We can repeat the process on this residual to identify our next IMF. The process of peak detection, envelope interpolation and subtraction is identical for this second IMF. Critically, as we’ve removed the first IMF - the peaks will be further apart in this iteration and we will extract slower dynamics. Therefore we zoom into a slightly longer 200 sample window.

```imf2 = my_get_next_imf(x - imf1, zoom=(100, 300))
```

This IMF is tiny! The first couple of iterations remove the big slow oscillations and after four iterations we have a very small amplitude component containing a clean oscillation with zero mean.

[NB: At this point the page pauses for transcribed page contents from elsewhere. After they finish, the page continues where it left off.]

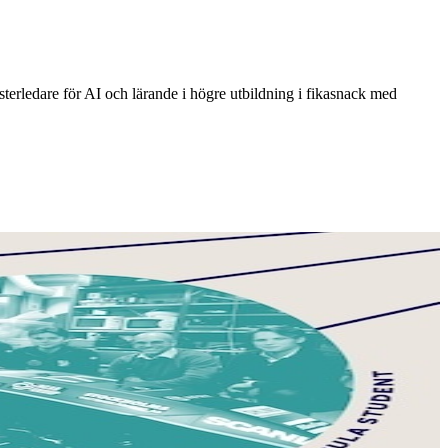
sterledare för AI och lärande i högre utbildning i fikasnack med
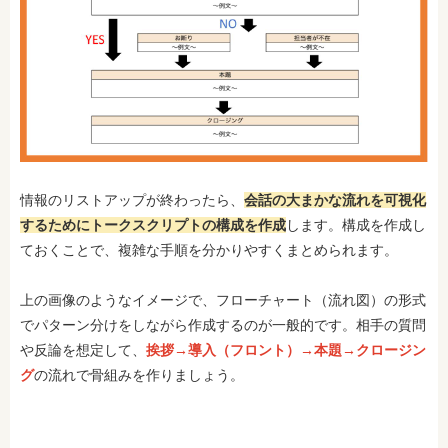
情報のリストアップが終わったら、
会話の大まかな流れを可視化
するためにトークスクリプトの構成を作成
します。構成を作成し
ておくことで、複雑な手順を分かりやすくまとめられます。
上の画像のようなイメージで、フローチャート（流れ図）の形式
でパターン分けをしながら作成するのが一般的です。相手の質問
や反論を想定して、
挨拶→導入（フロント）→本題→クロージン
グ
の流れで骨組みを作りましょう。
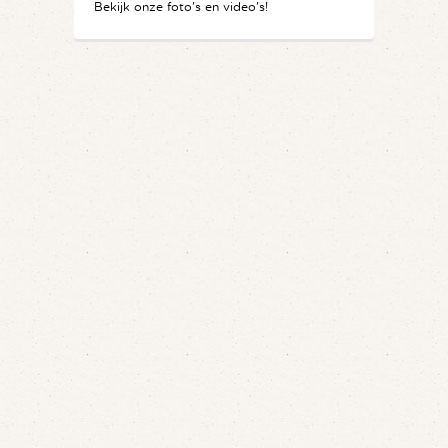
Bekijk onze foto's en video's!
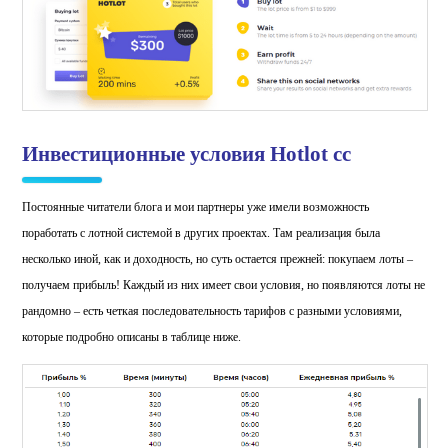
Инвестиционные условия Hotlot cc
Постоянные читатели блога и мои партнеры уже имели возможность
поработать с лотной системой в других проектах. Там реализация была
несколько иной, как и доходность, но суть остается прежней: покупаем лоты –
получаем прибыль! Каждый из них имеет свои условия, но появляются лоты не
рандомно – есть четкая последовательность тарифов с разными условиями,
которые подробно описаны в таблице ниже.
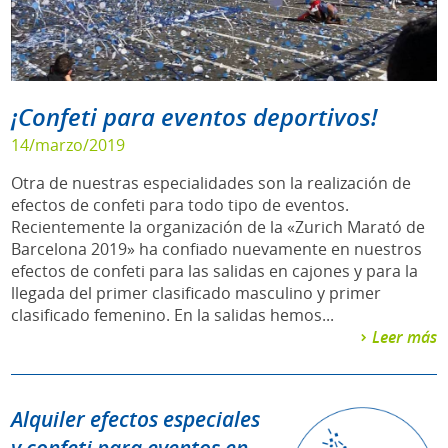
¡Confeti para eventos deportivos!
14/marzo/2019
Otra de nuestras especialidades son la realización de
efectos de confeti para todo tipo de eventos.
Recientemente la organización de la «Zurich Marató de
Barcelona 2019» ha confiado nuevamente en nuestros
efectos de confeti para las salidas en cajones y para la
llegada del primer clasificado masculino y primer
clasificado femenino. En la salidas hemos...
Leer más
Alquiler efectos especiales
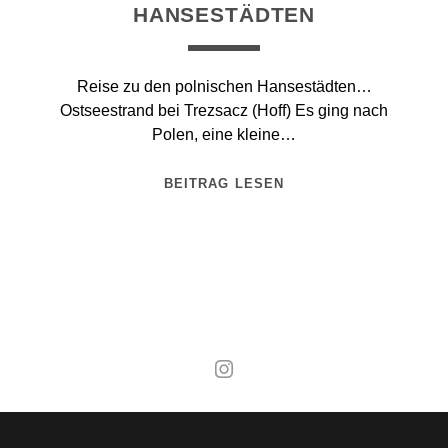
HANSESTÄDTEN
Reise zu den polnischen Hansestädten…
Ostseestrand bei Trezsacz (Hoff) Es ging nach
Polen, eine kleine…
BEITRAG LESEN
Mal wieder raus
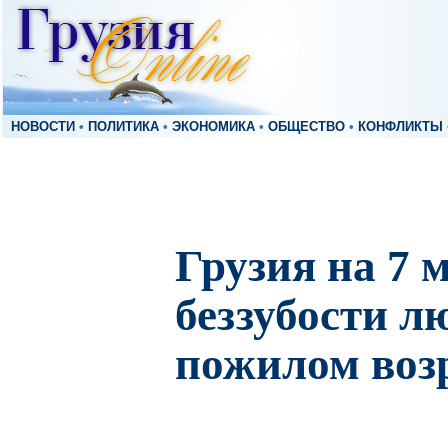
НОВОСТИ
•
ПОЛИТИКА
•
ЭКОНОМИКА
•
ОБЩЕСТВО
•
КОНФЛИКТЫ
Грузия на 7 м
беззубости л
пожилом воз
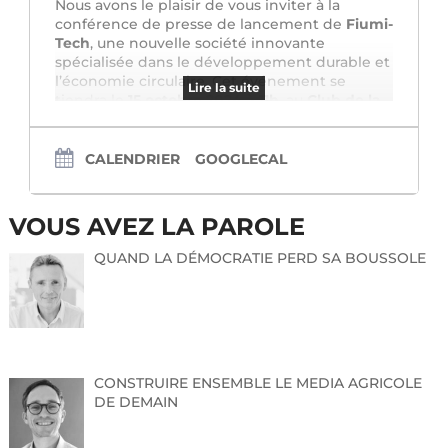
Nous avons le plaisir de vous inviter à la
conférence de presse de lancement de
Fiumi-
Tech
, une nouvelle société innovante
spécialisée dans le développement durable et
l’économie circulaire. Cet événement se
Lire la suite
tiendra le
15 octobre 2024 à 11h
, au
Club de la
Presse Strasbourg Europe
(10 place Kléber,
67000 Strasbourg).
Fiumi-Tech
propose des solutions concrètes
CALENDRIER
GOOGLECAL
et pragmatiques pour accompagner
entreprises et collectivités dans leur transition
écologique. Ce lancement marque également
VOUS AVEZ LA PAROLE
le début de plusieurs projets ambitieux pour
renforcer l’économie circulaire à Strasbourg.
QUAND LA DÉMOCRATIE PERD SA BOUSSOLE
Nous serions honorés de votre présence pour
couvrir cet événement important et découvrir
nos actions pour un avenir plus durable.
Contacts presse :
Lola Ott
Directrice générale
CONSTRUIRE ENSEMBLE LE MEDIA AGRICOLE
direction@fiumi-tech.com
– 06 12 62 02 23
DE DEMAIN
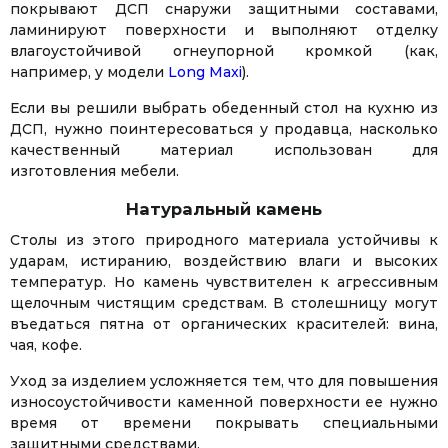
покрывают ДСП снаружи защитными составами,
ламинируют поверхности и выполняют отделку
влагоустойчивой огнеупорной кромкой (как,
например, у модели
Long Maxi
).
Если вы решили выбрать обеденный стол на кухню из
ДСП, нужно поинтересоваться у продавца, насколько
качественный материал использован для
изготовления мебели.
Натуральный камень
Столы из этого природного материала устойчивы к
ударам, истиранию, воздействию влаги и высоких
температур. Но камень чувствителен к агрессивным
щелочным чистящим средствам. В столешницу могут
въедаться пятна от органических красителей: вина,
чая, кофе.
Уход за изделием усложняется тем, что для повышения
износоустойчивости каменной поверхности ее нужно
время от времени покрывать специальными
защитными средствами.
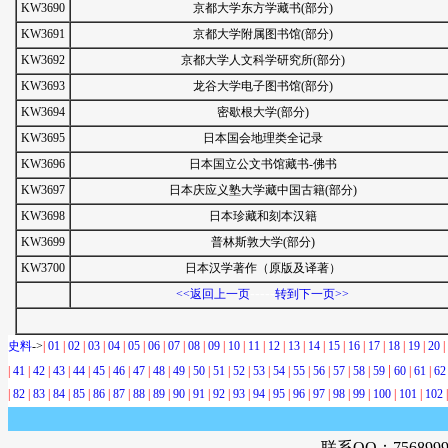
KW3690
京都大学东方学藏书(部分)
KW3691
京都大学附属图书馆(部分)
KW3692
京都大学人文科学研究所(部分)
KW3693
龙谷大学电子图书馆(部分)
KW3694
密歇根大学(部分)
KW3695
日本国会地理类全记录
KW3696
日本国立公文书馆藏书-佛书
KW3697
日本庆应义塾大学藏中国古籍(部分)
KW3698
日本珍藏和刻本汉籍
KW3699
普林斯敦大学(部分)
KW3700
日本汉学著作（原版及译著）
-----
<<返回上一页
转到下一页>>
史料
->
|
01
|
02
|
03
|
04
|
05
|
06
|
07
|
08
|
09
|
10
|
11
|
12
|
13
|
14
|
15
|
16
|
17
|
18
|
19
|
20
|
|
|
41
|
42
|
43
|
44
|
45
|
46
|
47
|
48
|
49
|
50
|
51
|
52
|
53
|
54
|
55
|
56
|
57
|
58
|
59
60
|
61
|
62
|
82
|
83
|
84
|
85
|
86
|
87
|
88
|
89
|
90
|
91
|
92
|
93
|
94
|
95
|
96
|
97
|
98
|
99
|
100
|
101
|
102
|
-
联系QQ：756899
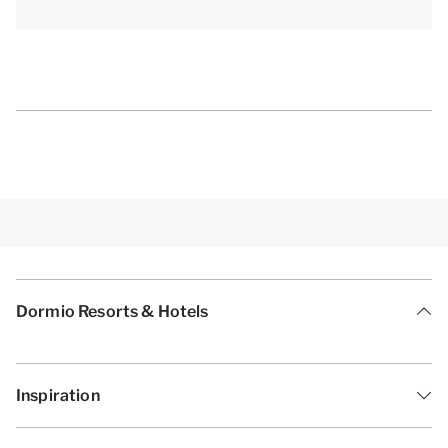
Dormio Resorts & Hotels
Inspiration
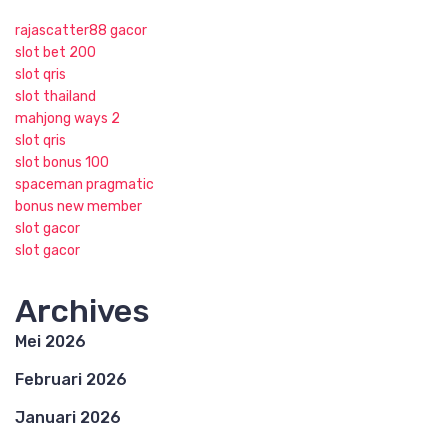
rajascatter88 gacor
slot bet 200
slot qris
slot thailand
mahjong ways 2
slot qris
slot bonus 100
spaceman pragmatic
bonus new member
slot gacor
slot gacor
Archives
Mei 2026
Februari 2026
Januari 2026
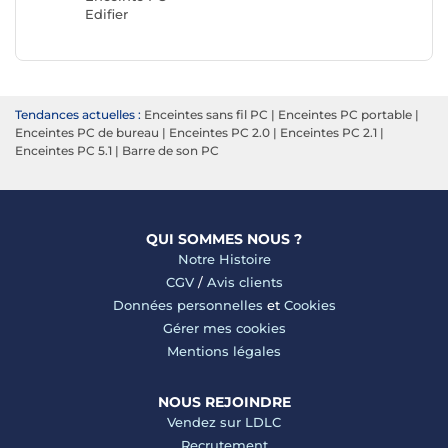
Edifier
Tendances actuelles :
Enceintes sans fil PC
|
Enceintes PC portable
|
Enceintes PC de bureau
|
Enceintes PC 2.0
|
Enceintes PC 2.1
|
Enceintes PC 5.1
|
Barre de son PC
QUI SOMMES NOUS ?
Notre Histoire
CGV
/
Avis clients
Données personnelles
et
Cookies
Gérer mes cookies
Mentions légales
NOUS REJOINDRE
Vendez sur LDLC
Recrutement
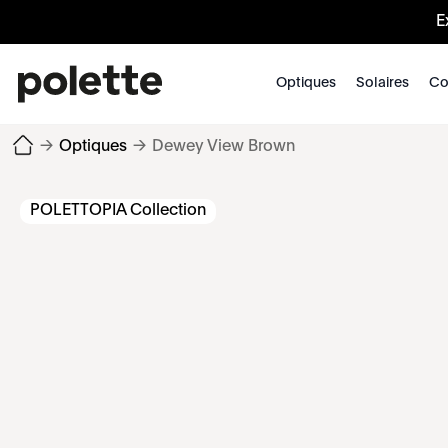
E
Optiques
Solaires
Co
→
Optiques
→
Dewey View Brown
POLETTOPIA Collection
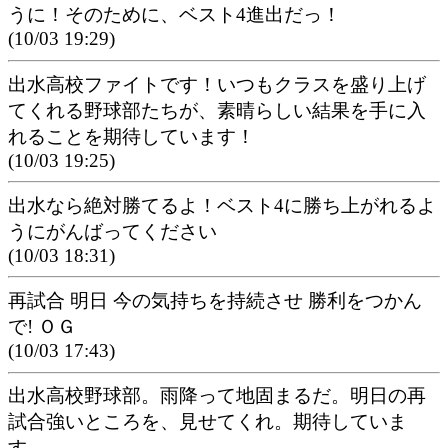
うに！そのために、ベスト4進出だっ！
(10/03 19:29)
出水高校ファイトです！いつもクラスを盛り上げ
てくれる野球部たちが、素晴らしい結果を手に入
れることを期待しています！
(10/03 19:25)
出水なら絶対勝てるよ！ベスト4に勝ち上がれるよ
うにがんばってください
(10/03 18:31)
再試合 明日 今の気持ちを持続させ 勝利をつかん
で! ＯＧ
(10/03 17:43)
出水高校野球部。雨降って地固まるだ。明日の再
試合強いところを、見せてくれ。期待していま
す。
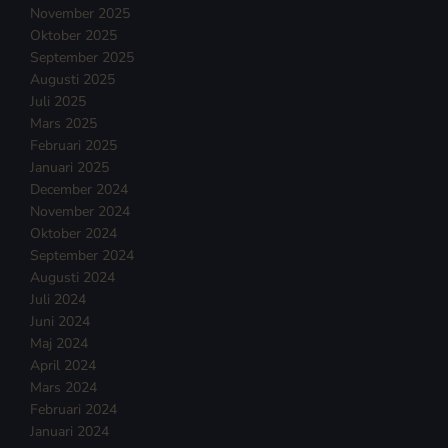
November 2025
Oktober 2025
September 2025
Augusti 2025
Juli 2025
Mars 2025
Februari 2025
Januari 2025
December 2024
November 2024
Oktober 2024
September 2024
Augusti 2024
Juli 2024
Juni 2024
Maj 2024
April 2024
Mars 2024
Februari 2024
Januari 2024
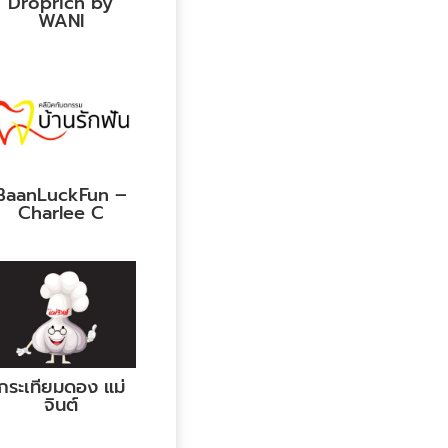
Droprich by
WANI
BaanLuckFun –
Charlee C
กระเทียมดอง แม่
จินต์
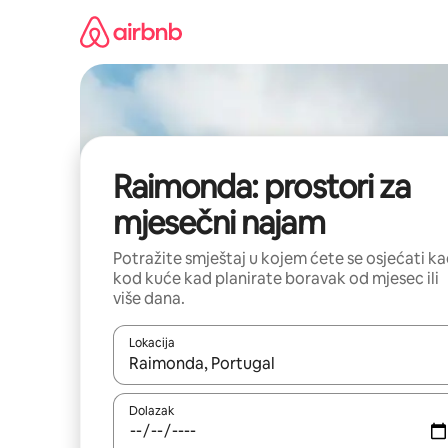
Prijeđi
na
sadržaj
Raimonda: prostori za
mjesečni najam
Potražite smještaj u kojem ćete se osjećati k
kod kuće kad planirate boravak od mjesec ili
više dana.
Lokacija
Kada budu dostupni rezultati, moći ćete ih pregle
Dolazak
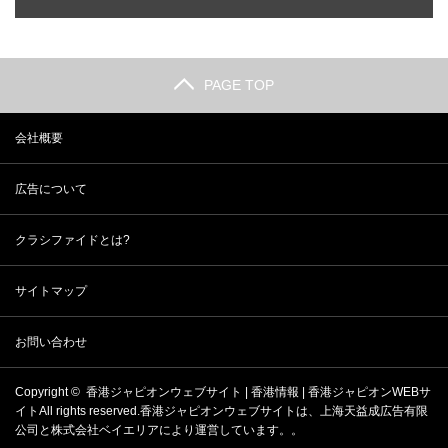
PAGE TOP
会社概要
広告について
クラシファイドとは?
サイトマップ
お問い合わせ
Copyright ©
香港ジャピオンウェブサイト | 香港情報 | 香港ジャピオンWEBサ
イト
All rights reserved.香港ジャピオンウェブサイトは、
上海天益成広告有限
公司
と
株式会社ベイエリア
により運営しています。。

After subtracting both IMFs the larger 12 Hz oscillation now looks very smooth.

```plt.figure()

plt.subplot(311)
plt.plot(x - imf1)
plt.title('Signal - IMF1')
plt.xticks([])

plt.subplot(312)
plt.plot(imf2)
plt.title('IMF 2')
plt.xticks([])

plt.subplot(313)
plt.plot(x - imf1 - imf2)
plt.title('Signal - IMF1 & IMF2')
plt.xticks([])
```
```([], [])
```

The next IMF extraction is very simple. It only takes a single iteration to remove the slow drift from the 12Hz oscillation

```imf3 = my_get_next_imf(x - imf1 - imf2, zoom=(100, 800))
```

The residual of the signal with the first 3 IMFs is now close to a trend.

```plt.figure()

plt.subplot(311)
plt.plot(x - imf1 - imf2)
plt.title('Signal - IMF1 & IMF2')
plt.xticks([])

plt.subplot(312)
plt.plot(imf3)
plt.title('IMF3')
plt.xticks([])

plt.subplot(313)
plt.plot(x - imf1 - imf2 - imf3)
plt.title('Signal - IMF1 & IMF2 & IMF3')
plt.xticks([])
```
```([], [])
```

## The top-level sift function#

This whole process is implemented in `emd.sift.sift`. Here we run the sift using the top level function and recover the same components as we generated during this tutorial.

```imf = emd.sift.sift(x, imf_opts={'sd_thresh': 0.1})
emd.plotting.plot_imfs(imf)
```
```<AxesSubplot:xlabel='Time (samples)'>
```

`emd.sift.sift` is highly customisable with many options tuning the peak detection, envelope interpolation and sift thresholds.